Abstract: Spinal Cord Injury and Sexuality: The Utilization of Clinical Practice Guidelines by the WOCN (43rd Annual Conference (June 4-8, 2011))

5220 Spinal Cord Injury and Sexuality: The Utilization of Clinical Practice Guidelines by the WOCN

Carolyn A. Sorensen, RN, MSN, CRRN, CWOCN, National Rehabilitation Hospital, Nurse Educator, Washington, DC
There are approximately 250,000 Americans currently living with spinal cord injury (SCI) and an estimated 11,000 new injuries occur annually. One of the profound effects of SCI involves the gastrointestinal (GI) system. Changes in sympathetic and parasympathetic enervation result in increased colorectal transit time, loss of colonic compliance, and changes in sphincter tone and pelvic floor musculature. This often leads to symptoms of constipation, fecal incontinence, and autonomic dysreflexia. GI symptoms are usually managed conservatively with fluids, diet and a scheduled bowel program.  When symptoms become severe, surgical options may include the creation of a fecal diversion. An ostomy may also be performed for management of a perianal pressure ulcer.

It is probable than that at some point, the WOCN may care for a SCI patient with a new ostomy. The successful rehabilitation of this patient should address areas such as the type of surgery, resulting effluent, pouch management, medications, diet, fluid intake, odor, and activity. 

One of the most difficult topics for education may relate to intimacy, not only implications with an ostomy, but also general changes in sexuality following SCI.  The WOCN however, may not have a good understanding of some of the issues following SCI, and thus may not feel entirely comfortable discussing sexuality. A new tool has been developed that can act as a resource for this discussion. 

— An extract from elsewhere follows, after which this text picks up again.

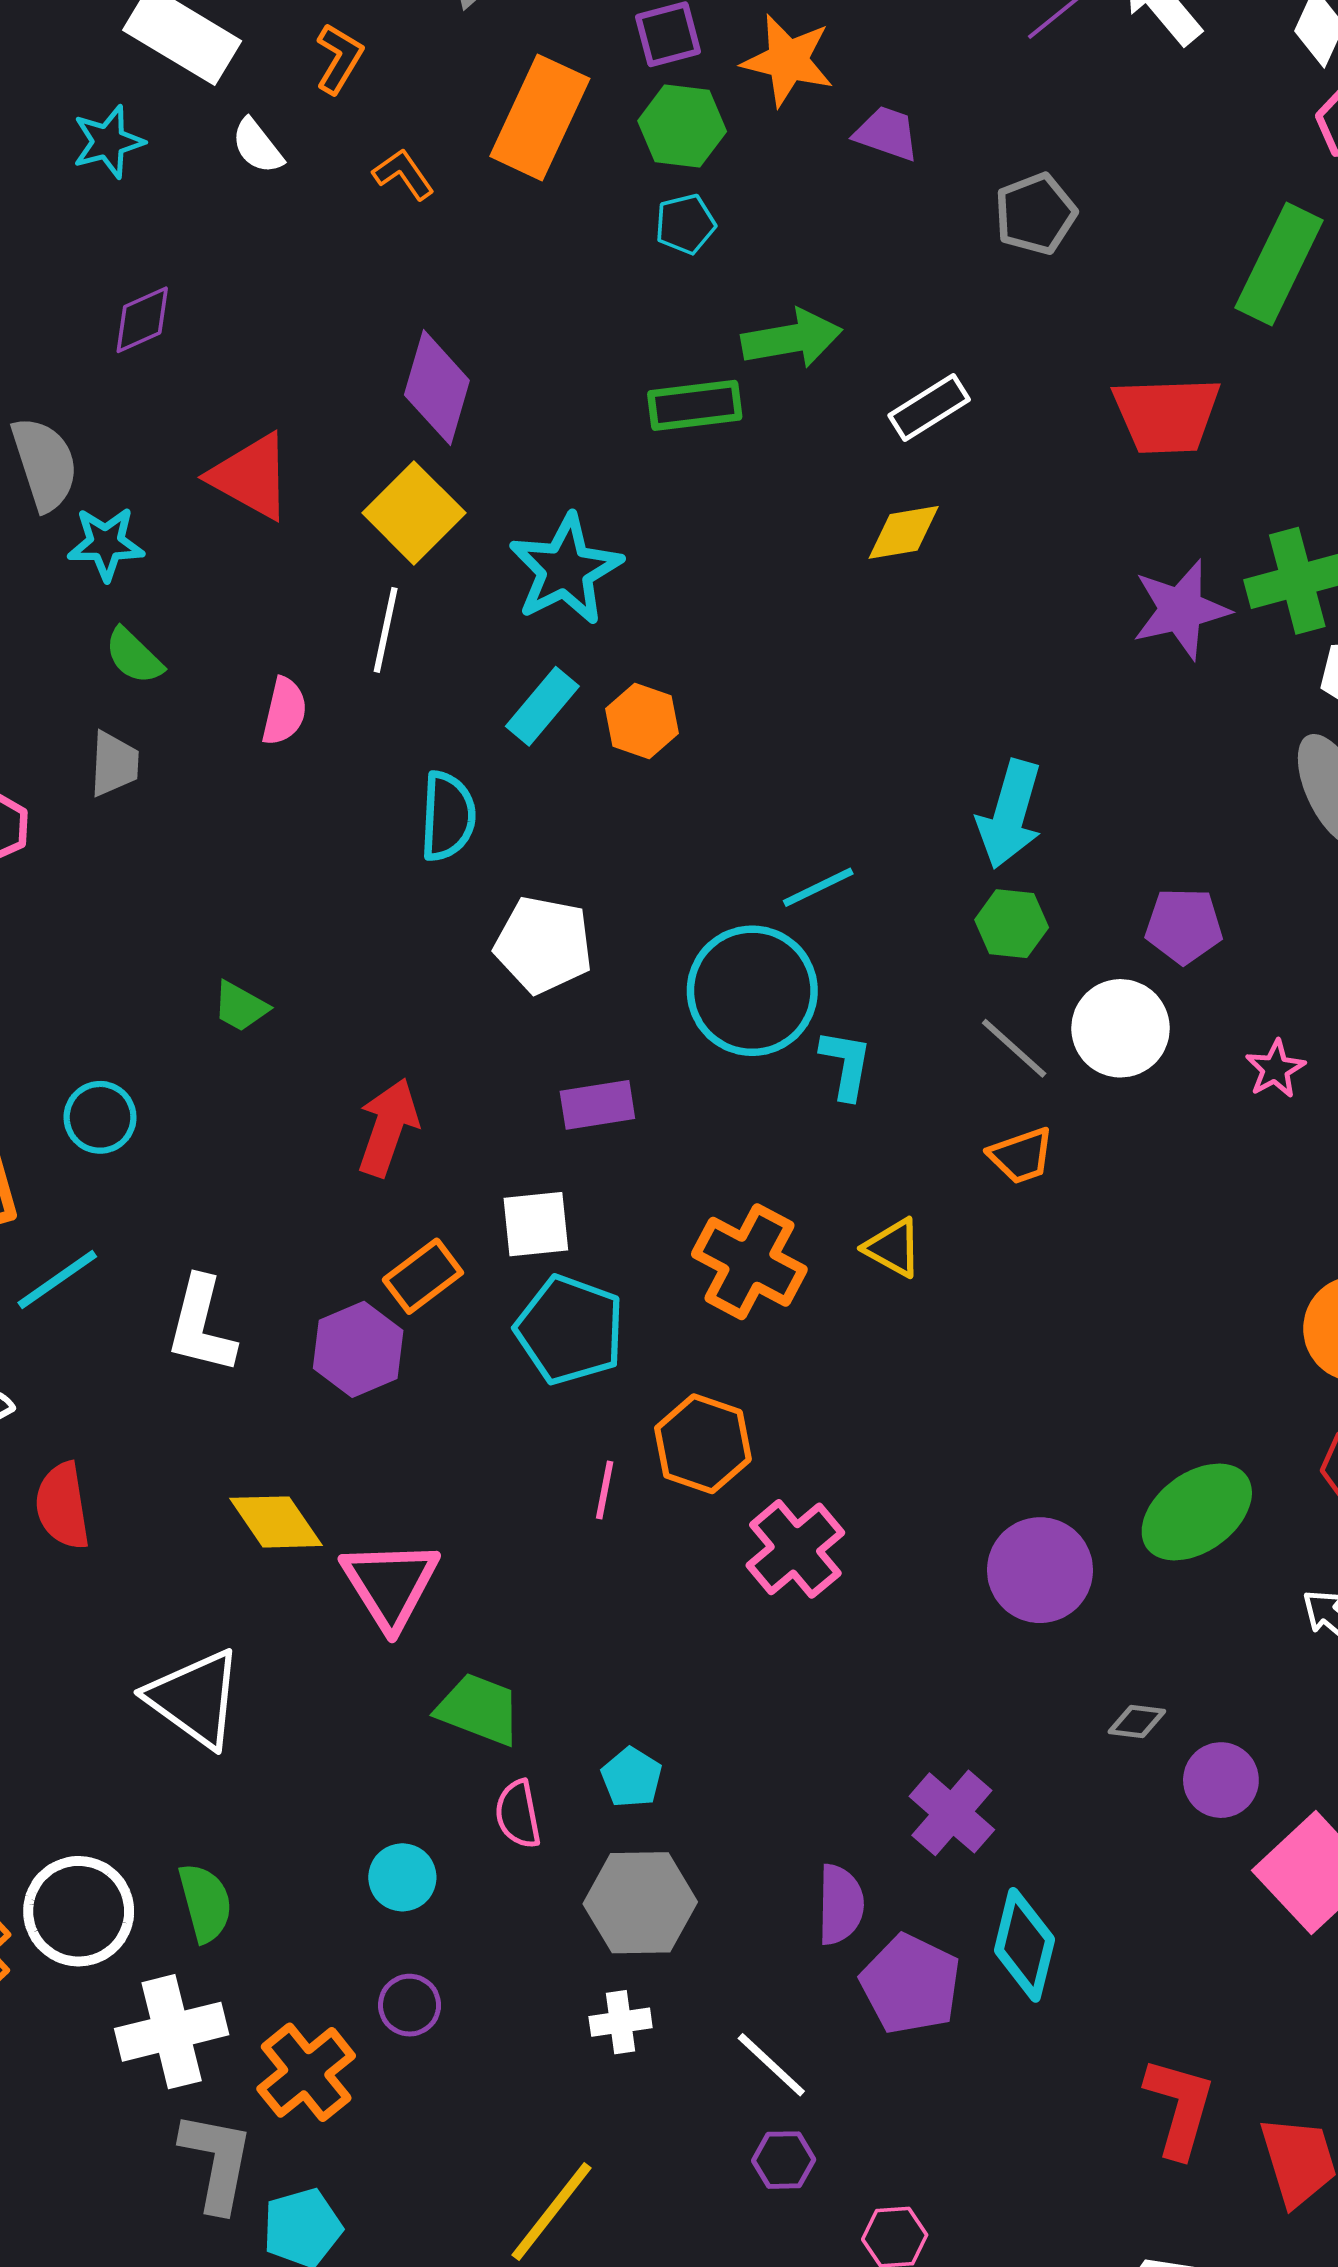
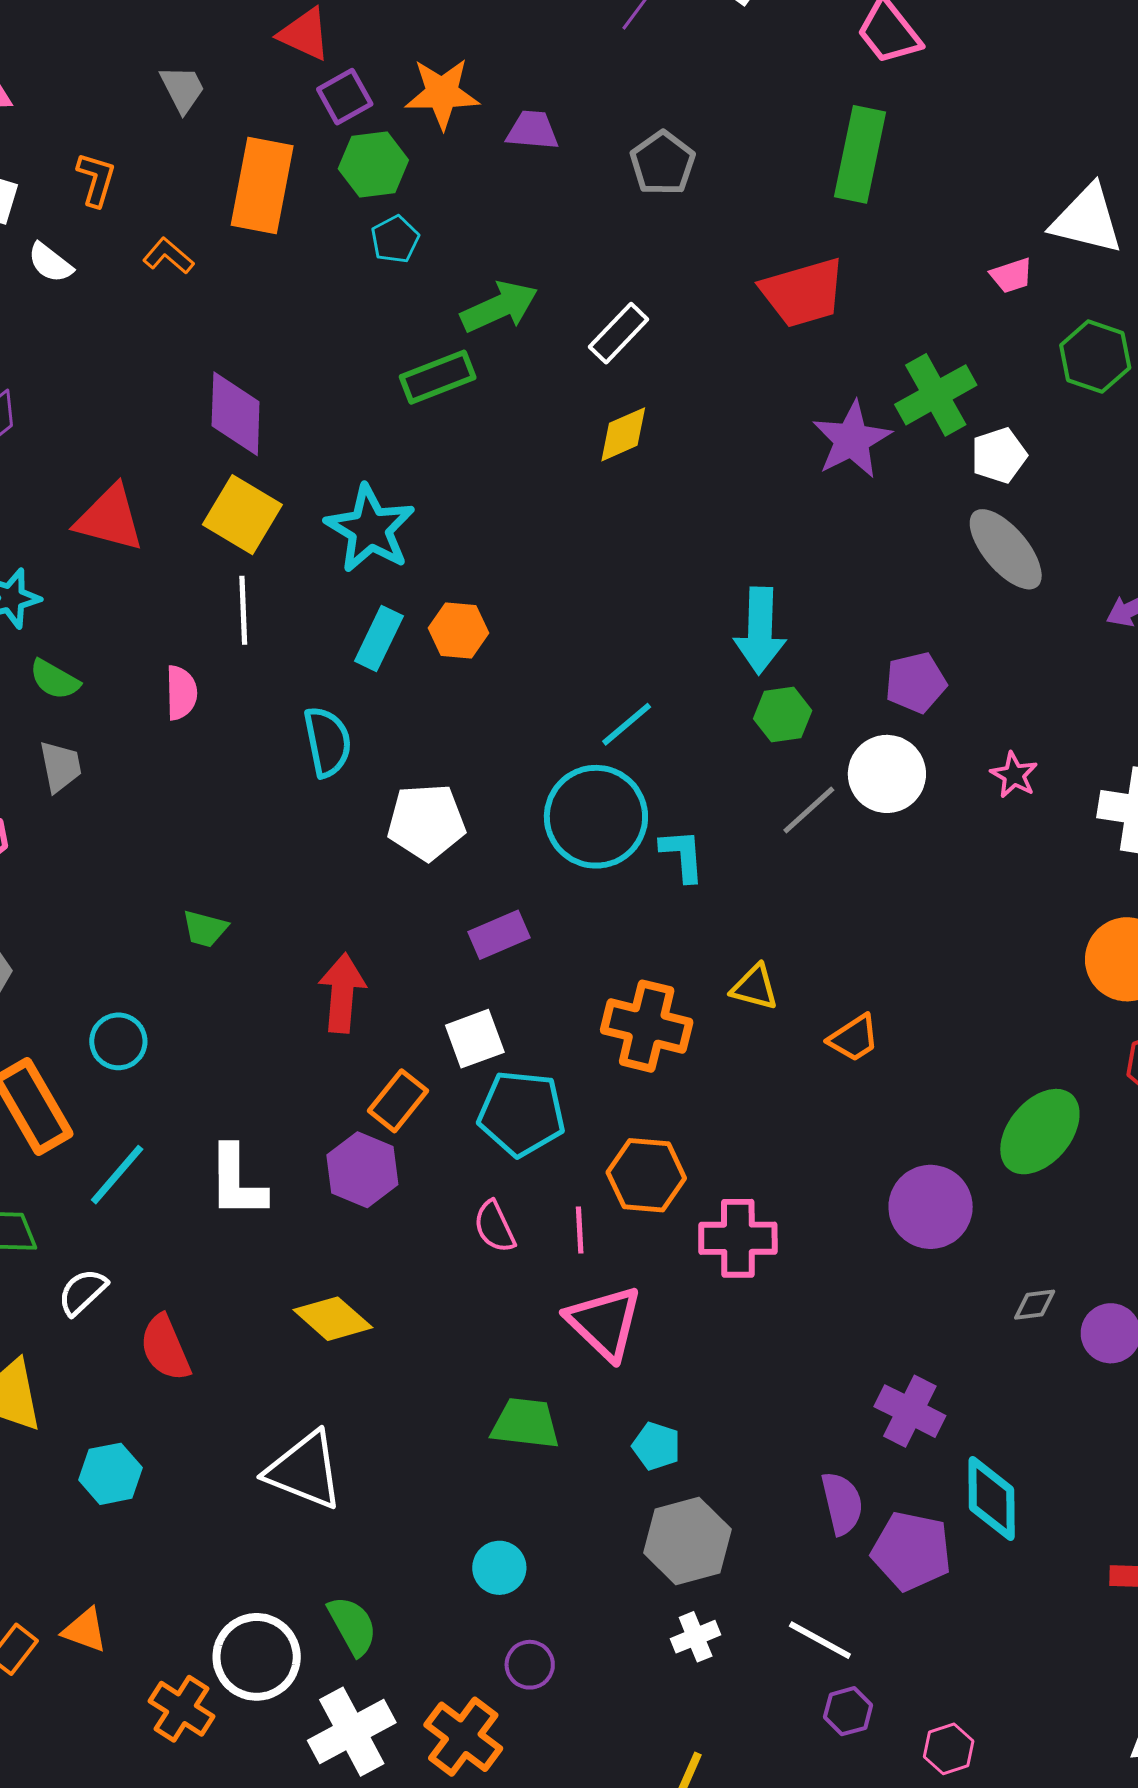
gray line: (1014, 1048) -> (809, 810), turned -70
orange trapezoid: (1021, 1156) -> (854, 1038), moved
pink cross: (795, 1549) -> (738, 1238), turned -36
pink triangle: (390, 1584) -> (604, 1323), moved
pink semicircle: (518, 1814) -> (495, 1227), moved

The Consortium for Spinal Cord Medicine recently published “Sexuality and Reproductive Health in Adults with Spinal Cord Injury: A Clinical Practice Guideline for Health-Care Professionals”.  These guidelines include recommendations that address physical, interpersonal, emotional and medical concerns.  Of particular interest to the WOCN may the recommendations pertaining to bladder and bowel, skin care, positioning, spasticity and autonomic dysreflexia. This poster will provide an overview of these guidelines with suggestions on how the WOCN can incorporate them into practice.